Collected data entries:
---------------
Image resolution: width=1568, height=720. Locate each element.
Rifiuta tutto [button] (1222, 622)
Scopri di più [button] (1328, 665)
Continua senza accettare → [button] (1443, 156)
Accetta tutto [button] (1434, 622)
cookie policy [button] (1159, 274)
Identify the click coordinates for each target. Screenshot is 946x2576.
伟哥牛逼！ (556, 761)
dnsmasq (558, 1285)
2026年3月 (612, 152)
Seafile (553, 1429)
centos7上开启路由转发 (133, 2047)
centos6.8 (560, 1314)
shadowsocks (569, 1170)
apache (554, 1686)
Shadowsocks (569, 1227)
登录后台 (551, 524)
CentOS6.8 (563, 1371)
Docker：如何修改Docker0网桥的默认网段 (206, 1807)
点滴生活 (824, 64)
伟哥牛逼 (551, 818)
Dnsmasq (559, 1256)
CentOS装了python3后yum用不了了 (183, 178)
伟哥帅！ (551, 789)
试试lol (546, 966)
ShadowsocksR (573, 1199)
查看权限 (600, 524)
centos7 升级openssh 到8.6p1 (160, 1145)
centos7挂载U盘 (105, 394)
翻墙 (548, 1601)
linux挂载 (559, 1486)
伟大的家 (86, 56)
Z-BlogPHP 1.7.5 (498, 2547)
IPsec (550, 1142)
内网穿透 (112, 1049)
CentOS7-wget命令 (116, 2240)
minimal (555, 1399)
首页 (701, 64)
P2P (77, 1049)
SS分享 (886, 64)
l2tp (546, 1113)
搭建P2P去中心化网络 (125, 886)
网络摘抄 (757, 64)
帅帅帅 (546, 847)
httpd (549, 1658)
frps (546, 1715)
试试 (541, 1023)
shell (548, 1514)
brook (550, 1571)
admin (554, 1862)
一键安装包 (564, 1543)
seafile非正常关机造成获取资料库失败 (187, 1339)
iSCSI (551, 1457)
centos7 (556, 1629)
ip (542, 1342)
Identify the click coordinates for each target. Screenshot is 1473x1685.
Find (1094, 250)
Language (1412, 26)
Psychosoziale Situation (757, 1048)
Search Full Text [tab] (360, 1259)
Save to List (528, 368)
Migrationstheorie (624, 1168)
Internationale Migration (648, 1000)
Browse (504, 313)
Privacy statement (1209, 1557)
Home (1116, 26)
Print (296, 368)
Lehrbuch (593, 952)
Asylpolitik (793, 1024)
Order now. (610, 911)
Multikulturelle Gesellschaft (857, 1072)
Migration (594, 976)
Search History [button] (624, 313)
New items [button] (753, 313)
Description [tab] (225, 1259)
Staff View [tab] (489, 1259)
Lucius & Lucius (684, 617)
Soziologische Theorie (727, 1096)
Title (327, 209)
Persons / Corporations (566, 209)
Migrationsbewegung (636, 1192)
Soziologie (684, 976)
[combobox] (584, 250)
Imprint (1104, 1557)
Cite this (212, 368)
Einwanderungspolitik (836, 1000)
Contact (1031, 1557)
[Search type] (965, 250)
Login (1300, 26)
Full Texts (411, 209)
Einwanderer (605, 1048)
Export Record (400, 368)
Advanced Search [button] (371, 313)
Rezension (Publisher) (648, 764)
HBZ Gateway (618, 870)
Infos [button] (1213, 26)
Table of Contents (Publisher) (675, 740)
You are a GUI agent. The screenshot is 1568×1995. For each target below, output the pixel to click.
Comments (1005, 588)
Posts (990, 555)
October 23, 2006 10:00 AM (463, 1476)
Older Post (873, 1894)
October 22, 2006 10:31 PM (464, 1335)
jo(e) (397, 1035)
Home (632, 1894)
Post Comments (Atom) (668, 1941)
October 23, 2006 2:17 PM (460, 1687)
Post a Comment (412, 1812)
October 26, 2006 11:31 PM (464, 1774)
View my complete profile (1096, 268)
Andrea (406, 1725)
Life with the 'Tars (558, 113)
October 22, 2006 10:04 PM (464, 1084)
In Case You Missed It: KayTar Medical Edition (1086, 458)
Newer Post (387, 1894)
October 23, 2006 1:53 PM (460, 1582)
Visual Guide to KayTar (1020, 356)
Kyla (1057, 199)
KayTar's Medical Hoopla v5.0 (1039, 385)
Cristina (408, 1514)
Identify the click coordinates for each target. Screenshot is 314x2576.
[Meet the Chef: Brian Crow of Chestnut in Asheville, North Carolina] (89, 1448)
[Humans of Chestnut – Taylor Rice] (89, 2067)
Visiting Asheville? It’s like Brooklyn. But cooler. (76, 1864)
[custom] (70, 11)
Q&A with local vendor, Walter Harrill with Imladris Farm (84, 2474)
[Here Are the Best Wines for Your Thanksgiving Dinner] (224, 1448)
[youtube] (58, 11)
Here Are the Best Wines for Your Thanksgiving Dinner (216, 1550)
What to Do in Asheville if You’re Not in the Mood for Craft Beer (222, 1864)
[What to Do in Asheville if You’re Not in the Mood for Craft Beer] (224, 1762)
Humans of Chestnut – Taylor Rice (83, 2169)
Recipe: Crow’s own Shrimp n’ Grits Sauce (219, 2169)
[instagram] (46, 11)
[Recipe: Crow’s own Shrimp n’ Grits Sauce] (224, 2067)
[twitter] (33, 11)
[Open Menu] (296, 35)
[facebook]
---------------
TASK ITEM:
Print nothing but the lines from the line with "Comments (1005, 588)" to the last line of the records above. Both of those lines count.

ANSWER SPACE:
Comments (1005, 588)
Posts (990, 555)
October 23, 2006 10:00 AM (463, 1476)
Older Post (873, 1894)
October 22, 2006 10:31 PM (464, 1335)
jo(e) (397, 1035)
Home (632, 1894)
Post Comments (Atom) (668, 1941)
October 23, 2006 2:17 PM (460, 1687)
Post a Comment (412, 1812)
October 26, 2006 11:31 PM (464, 1774)
View my complete profile (1096, 268)
Andrea (406, 1725)
Life with the 'Tars (558, 113)
October 22, 2006 10:04 PM (464, 1084)
In Case You Missed It: KayTar Medical Edition (1086, 458)
Newer Post (387, 1894)
October 23, 2006 1:53 PM (460, 1582)
Visual Guide to KayTar (1020, 356)
Kyla (1057, 199)
KayTar's Medical Hoopla v5.0 (1039, 385)
Cristina (408, 1514)
Identify the click coordinates for each target. Screenshot is 314x2576.
[Meet the Chef: Brian Crow of Chestnut in Asheville, North Carolina] (89, 1448)
[Humans of Chestnut – Taylor Rice] (89, 2067)
Visiting Asheville? It’s like Brooklyn. But cooler. (76, 1864)
[custom] (70, 11)
Q&A with local vendor, Walter Harrill with Imladris Farm (84, 2474)
[Here Are the Best Wines for Your Thanksgiving Dinner] (224, 1448)
[youtube] (58, 11)
Here Are the Best Wines for Your Thanksgiving Dinner (216, 1550)
What to Do in Asheville if You’re Not in the Mood for Craft Beer (222, 1864)
[What to Do in Asheville if You’re Not in the Mood for Craft Beer] (224, 1762)
Humans of Chestnut – Taylor Rice (83, 2169)
Recipe: Crow’s own Shrimp n’ Grits Sauce (219, 2169)
[instagram] (46, 11)
[Recipe: Crow’s own Shrimp n’ Grits Sauce] (224, 2067)
[twitter] (33, 11)
[Open Menu] (296, 35)
[facebook]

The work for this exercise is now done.